LISTED ENTRIES
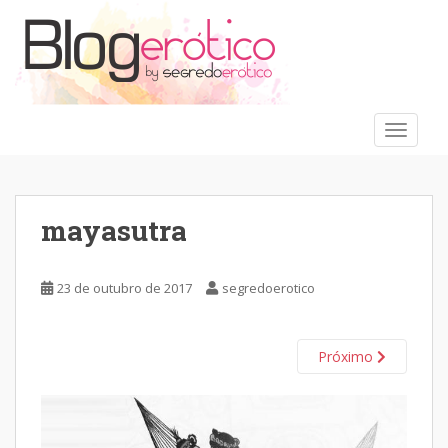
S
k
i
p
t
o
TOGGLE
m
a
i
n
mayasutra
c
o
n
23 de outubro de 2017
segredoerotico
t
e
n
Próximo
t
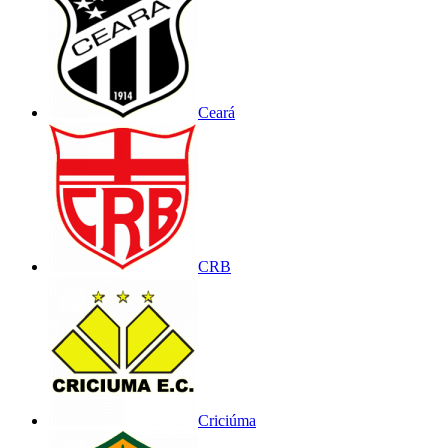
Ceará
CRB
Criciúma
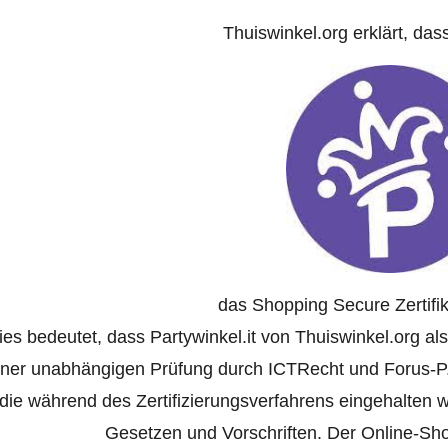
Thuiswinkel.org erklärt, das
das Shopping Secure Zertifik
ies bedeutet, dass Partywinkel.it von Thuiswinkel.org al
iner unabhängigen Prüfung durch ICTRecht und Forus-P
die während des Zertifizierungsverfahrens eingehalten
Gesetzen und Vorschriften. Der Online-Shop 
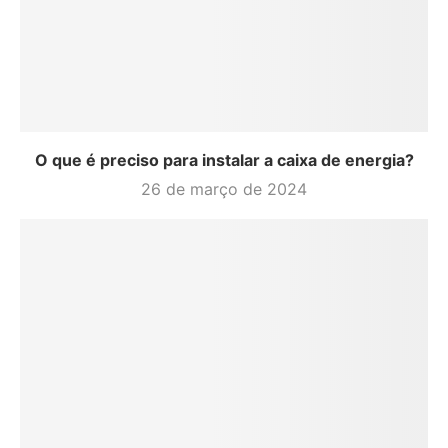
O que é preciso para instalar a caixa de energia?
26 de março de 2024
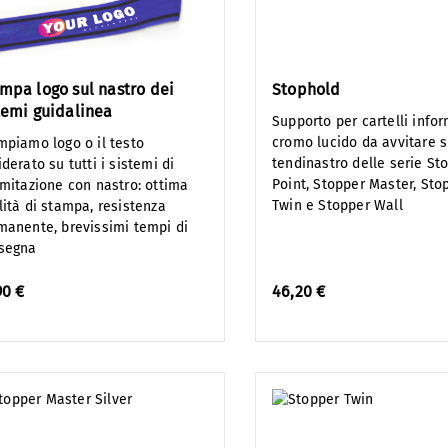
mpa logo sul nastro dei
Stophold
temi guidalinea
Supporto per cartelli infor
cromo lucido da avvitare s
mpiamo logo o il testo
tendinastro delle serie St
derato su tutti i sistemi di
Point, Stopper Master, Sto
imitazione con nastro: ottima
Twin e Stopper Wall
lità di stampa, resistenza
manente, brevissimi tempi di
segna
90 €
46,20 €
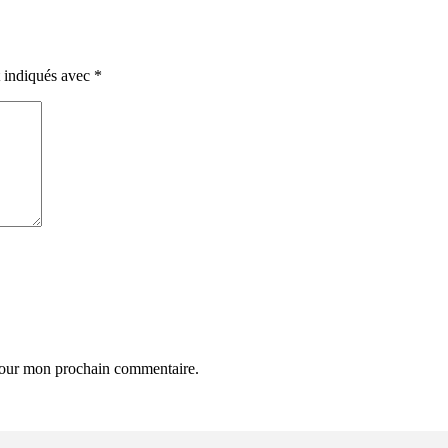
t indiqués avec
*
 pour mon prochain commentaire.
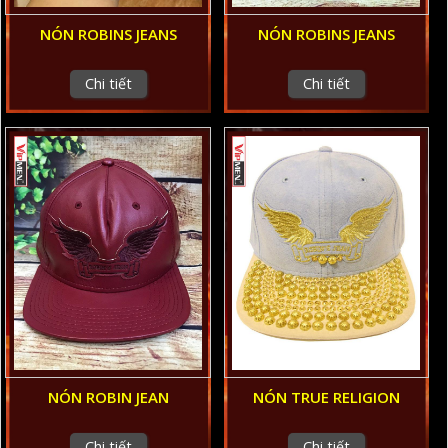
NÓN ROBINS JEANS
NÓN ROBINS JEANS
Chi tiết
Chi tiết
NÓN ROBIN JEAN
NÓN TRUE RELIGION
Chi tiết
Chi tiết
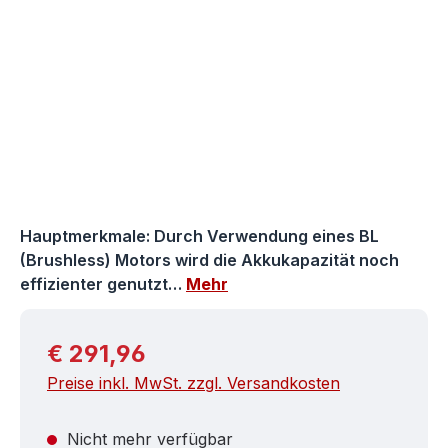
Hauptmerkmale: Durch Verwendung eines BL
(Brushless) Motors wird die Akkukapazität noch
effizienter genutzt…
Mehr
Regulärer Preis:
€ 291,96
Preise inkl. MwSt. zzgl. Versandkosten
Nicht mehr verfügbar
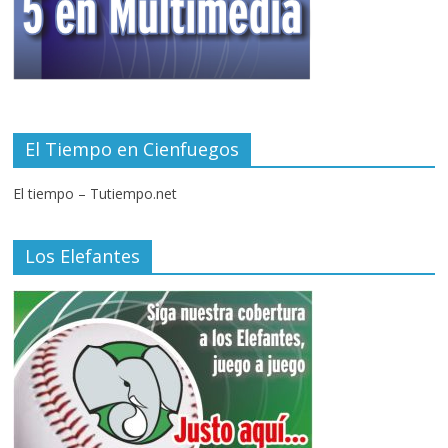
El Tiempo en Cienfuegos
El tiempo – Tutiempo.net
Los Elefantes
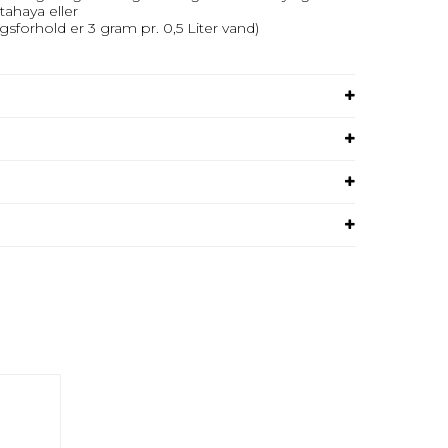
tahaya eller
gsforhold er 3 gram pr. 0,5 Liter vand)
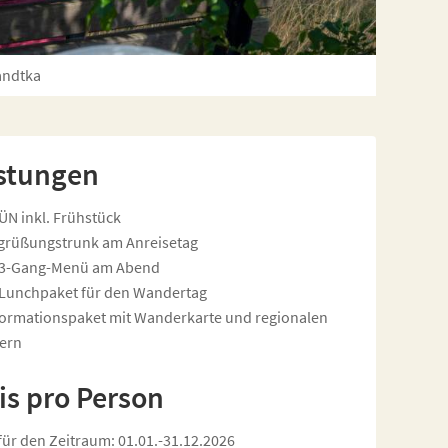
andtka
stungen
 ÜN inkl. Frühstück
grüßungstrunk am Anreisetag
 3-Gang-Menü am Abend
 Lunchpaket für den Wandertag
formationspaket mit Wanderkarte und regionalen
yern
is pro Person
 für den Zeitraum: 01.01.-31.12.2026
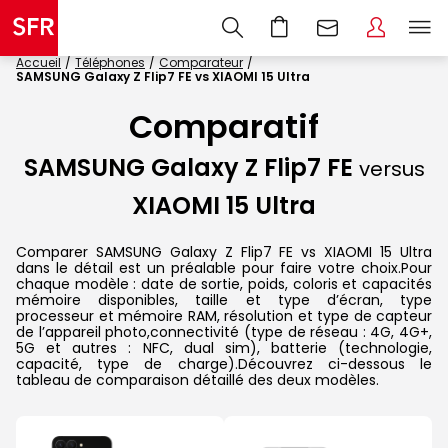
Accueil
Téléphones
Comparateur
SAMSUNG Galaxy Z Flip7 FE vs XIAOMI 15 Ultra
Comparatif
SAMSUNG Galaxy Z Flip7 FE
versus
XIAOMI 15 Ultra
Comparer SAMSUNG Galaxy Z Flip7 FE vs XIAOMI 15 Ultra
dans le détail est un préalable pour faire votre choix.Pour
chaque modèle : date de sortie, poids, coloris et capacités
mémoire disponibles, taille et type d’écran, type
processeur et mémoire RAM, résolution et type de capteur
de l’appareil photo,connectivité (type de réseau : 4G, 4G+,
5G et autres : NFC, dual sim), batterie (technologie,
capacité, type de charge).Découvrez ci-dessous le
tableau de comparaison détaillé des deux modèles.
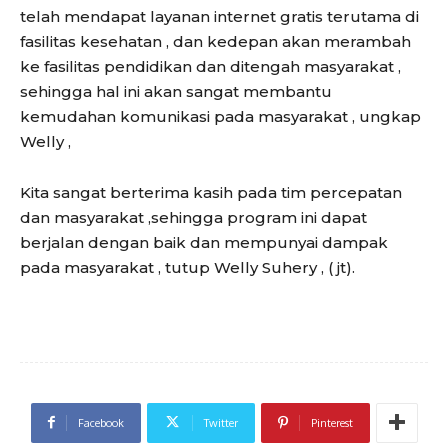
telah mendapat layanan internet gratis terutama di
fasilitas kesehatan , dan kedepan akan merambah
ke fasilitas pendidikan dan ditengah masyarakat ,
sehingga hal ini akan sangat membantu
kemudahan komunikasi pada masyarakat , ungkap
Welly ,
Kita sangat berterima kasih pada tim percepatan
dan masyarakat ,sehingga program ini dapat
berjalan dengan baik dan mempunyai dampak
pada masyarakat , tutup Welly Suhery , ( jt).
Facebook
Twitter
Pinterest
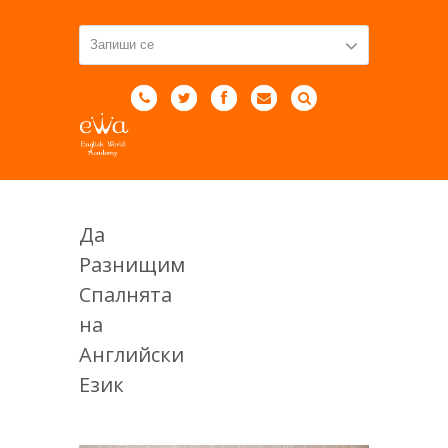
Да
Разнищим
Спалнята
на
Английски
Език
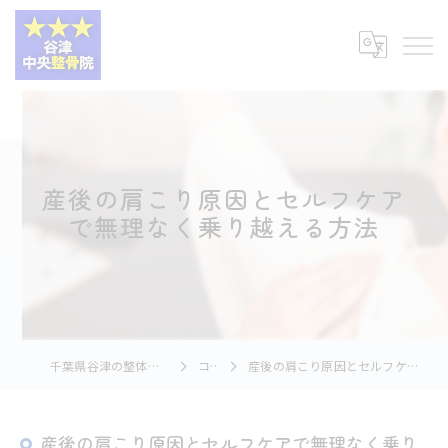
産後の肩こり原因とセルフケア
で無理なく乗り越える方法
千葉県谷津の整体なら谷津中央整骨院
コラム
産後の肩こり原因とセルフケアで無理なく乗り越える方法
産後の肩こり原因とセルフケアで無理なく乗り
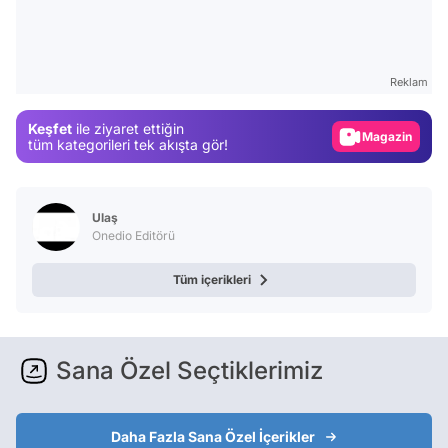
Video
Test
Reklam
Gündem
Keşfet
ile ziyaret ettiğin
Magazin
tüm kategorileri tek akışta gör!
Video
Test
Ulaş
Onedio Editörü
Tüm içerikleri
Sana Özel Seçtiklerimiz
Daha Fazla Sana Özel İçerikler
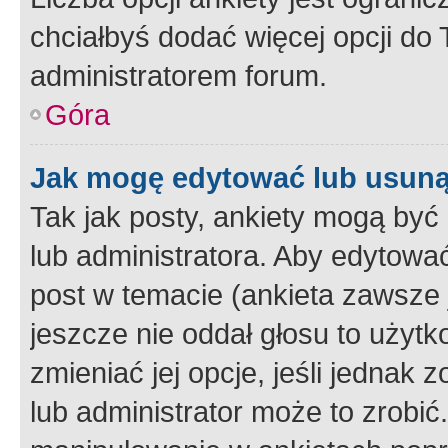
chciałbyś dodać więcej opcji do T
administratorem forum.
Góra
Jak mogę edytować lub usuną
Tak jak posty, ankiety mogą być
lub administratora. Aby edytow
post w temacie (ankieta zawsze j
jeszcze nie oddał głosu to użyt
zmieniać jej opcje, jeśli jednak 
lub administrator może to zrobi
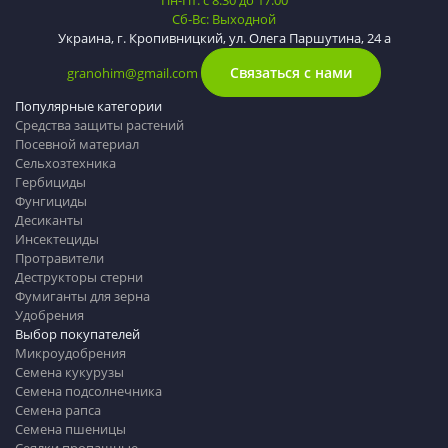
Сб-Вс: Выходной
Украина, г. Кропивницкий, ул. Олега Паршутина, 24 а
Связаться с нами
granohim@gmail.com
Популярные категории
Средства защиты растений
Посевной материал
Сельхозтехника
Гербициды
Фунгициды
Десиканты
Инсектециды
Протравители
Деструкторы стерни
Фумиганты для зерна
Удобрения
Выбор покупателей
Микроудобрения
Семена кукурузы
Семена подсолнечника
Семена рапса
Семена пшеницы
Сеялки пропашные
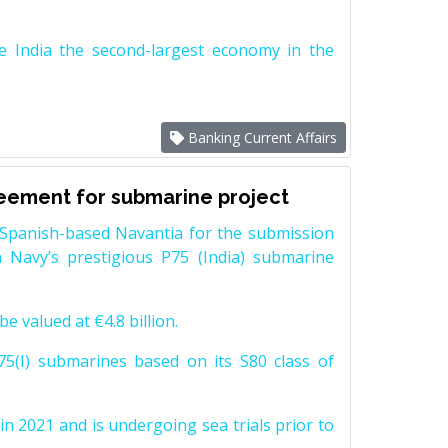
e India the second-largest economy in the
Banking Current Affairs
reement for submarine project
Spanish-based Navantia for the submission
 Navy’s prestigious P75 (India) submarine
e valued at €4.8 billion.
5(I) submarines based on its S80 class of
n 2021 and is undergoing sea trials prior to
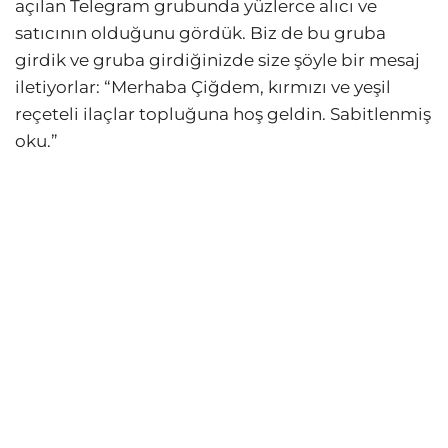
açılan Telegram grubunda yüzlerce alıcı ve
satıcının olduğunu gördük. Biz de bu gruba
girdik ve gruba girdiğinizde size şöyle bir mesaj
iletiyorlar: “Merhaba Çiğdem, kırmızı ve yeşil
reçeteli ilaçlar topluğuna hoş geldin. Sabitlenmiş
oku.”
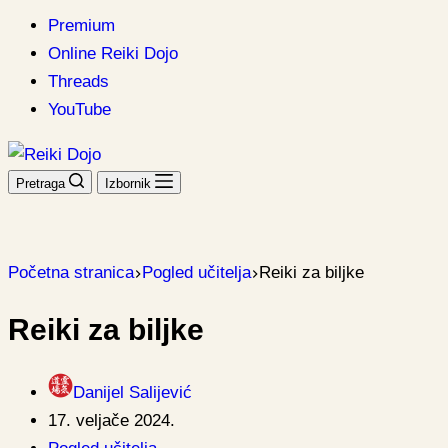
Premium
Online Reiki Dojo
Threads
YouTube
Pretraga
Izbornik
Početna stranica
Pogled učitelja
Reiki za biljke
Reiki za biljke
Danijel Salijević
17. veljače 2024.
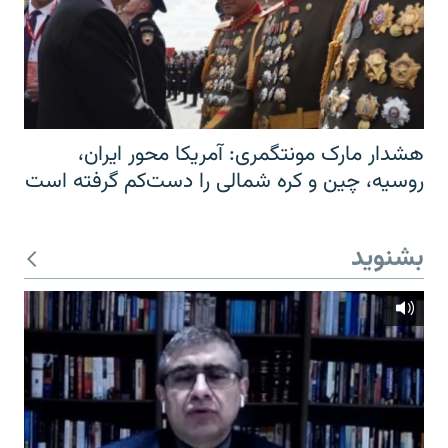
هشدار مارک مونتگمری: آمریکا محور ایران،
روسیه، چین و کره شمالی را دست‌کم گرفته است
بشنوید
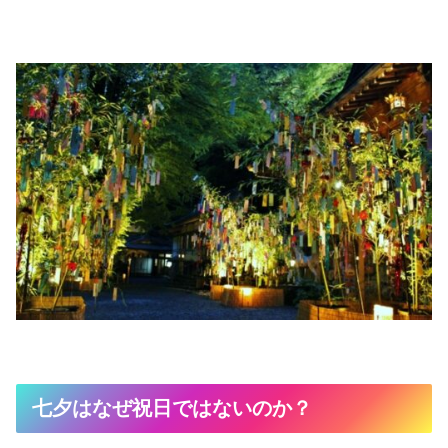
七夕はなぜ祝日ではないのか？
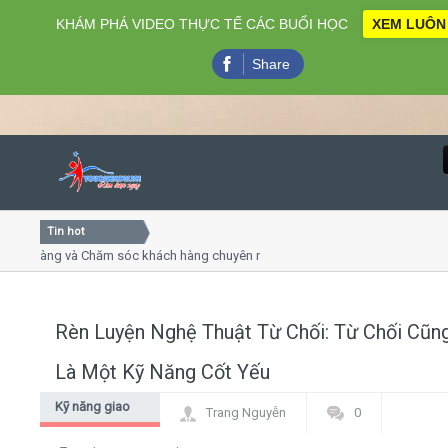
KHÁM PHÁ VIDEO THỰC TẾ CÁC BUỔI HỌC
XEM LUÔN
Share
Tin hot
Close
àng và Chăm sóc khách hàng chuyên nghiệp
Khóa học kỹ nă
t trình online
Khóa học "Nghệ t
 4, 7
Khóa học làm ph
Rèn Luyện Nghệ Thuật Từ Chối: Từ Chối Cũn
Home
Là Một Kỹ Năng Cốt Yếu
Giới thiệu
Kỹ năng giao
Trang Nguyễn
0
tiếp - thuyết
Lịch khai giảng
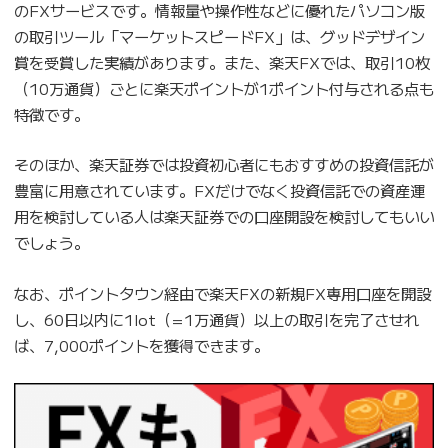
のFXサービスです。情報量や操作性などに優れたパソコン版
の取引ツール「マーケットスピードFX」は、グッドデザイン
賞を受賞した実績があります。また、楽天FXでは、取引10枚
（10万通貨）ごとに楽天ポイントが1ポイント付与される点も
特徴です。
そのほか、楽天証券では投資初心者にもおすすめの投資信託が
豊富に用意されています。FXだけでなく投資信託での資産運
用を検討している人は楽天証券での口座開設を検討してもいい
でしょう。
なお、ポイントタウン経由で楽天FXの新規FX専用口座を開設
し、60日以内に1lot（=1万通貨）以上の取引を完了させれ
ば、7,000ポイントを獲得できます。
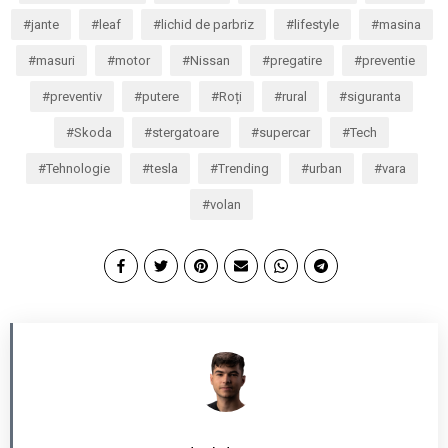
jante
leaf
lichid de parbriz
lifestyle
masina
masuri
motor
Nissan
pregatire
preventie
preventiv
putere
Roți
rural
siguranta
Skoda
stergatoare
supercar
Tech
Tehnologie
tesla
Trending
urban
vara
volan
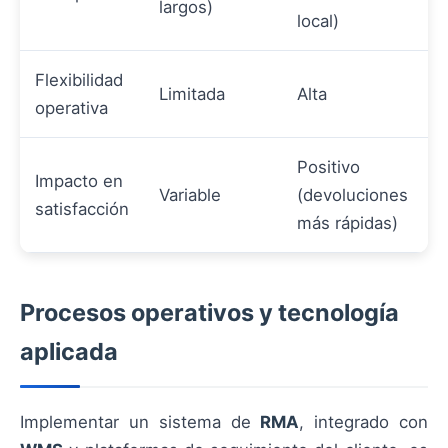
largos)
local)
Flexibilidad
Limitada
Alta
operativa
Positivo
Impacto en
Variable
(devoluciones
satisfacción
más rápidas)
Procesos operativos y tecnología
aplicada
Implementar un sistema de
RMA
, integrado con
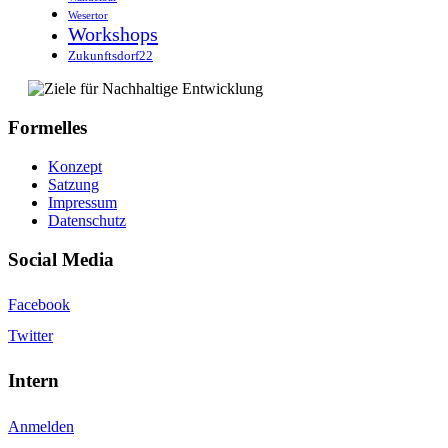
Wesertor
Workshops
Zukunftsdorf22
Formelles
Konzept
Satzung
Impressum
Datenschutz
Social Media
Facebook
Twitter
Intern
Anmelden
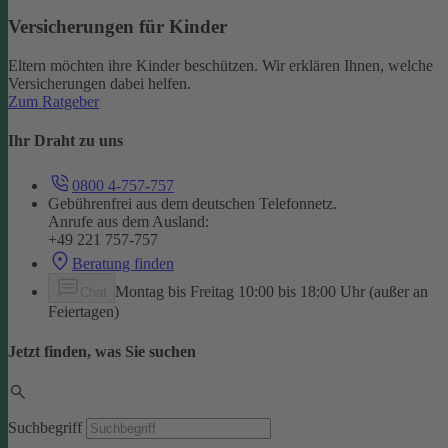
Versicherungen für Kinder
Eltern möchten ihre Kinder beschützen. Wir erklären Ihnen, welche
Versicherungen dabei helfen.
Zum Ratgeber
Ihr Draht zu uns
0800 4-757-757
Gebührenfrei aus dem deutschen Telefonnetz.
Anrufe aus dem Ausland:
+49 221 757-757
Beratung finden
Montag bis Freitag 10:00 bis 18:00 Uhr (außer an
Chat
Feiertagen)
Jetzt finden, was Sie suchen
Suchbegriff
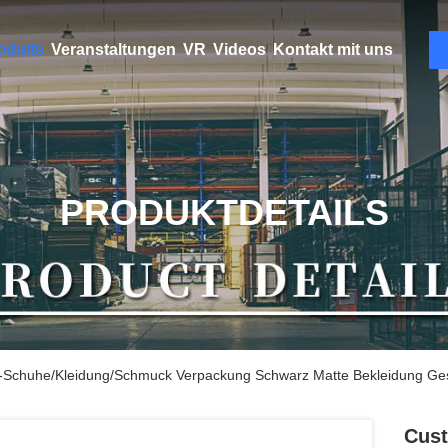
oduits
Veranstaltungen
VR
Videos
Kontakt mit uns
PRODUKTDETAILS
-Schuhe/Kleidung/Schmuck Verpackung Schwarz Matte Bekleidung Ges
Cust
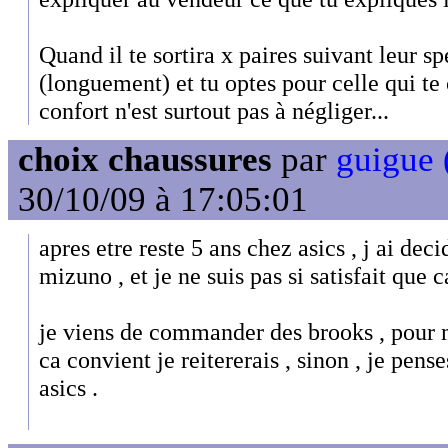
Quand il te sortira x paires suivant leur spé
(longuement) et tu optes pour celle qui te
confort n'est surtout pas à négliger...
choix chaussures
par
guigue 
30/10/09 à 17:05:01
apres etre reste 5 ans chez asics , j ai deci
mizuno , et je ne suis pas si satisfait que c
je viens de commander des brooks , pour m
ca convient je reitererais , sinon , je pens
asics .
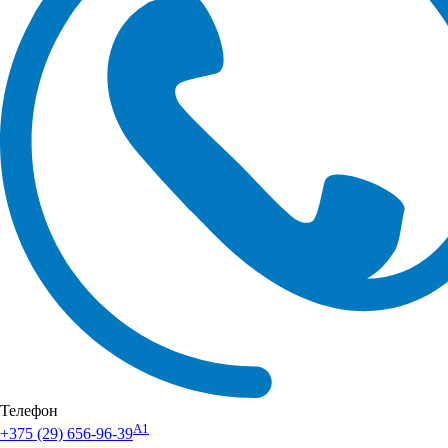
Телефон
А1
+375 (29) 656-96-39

WHAT TO DO
The lines that mention the word "Welly" should be pulled from the records above.

ANSWER BELOW
Welly ,
pada masyarakat , tutup Welly Suhery , ( jt).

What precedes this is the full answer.